▶ _Work order_
Could the data below be copied exactly, minus the pictures?

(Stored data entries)
------

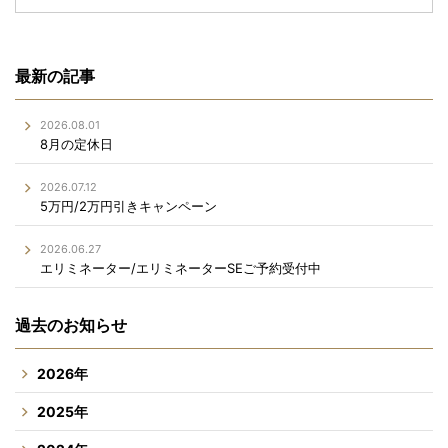
最新の記事
2026.08.01
8月の定休日
2026.07.12
5万円/2万円引きキャンペーン
2026.06.27
エリミネーター/エリミネーターSEご予約受付中
過去のお知らせ
2026年
2025年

------

▶ _Response to this task_
最新の記事
2026.08.01
8月の定休日
2026.07.12
5万円/2万円引きキャンペーン
2026.06.27
エリミネーター/エリミネーターSEご予約受付中
過去のお知らせ
2026年
2025年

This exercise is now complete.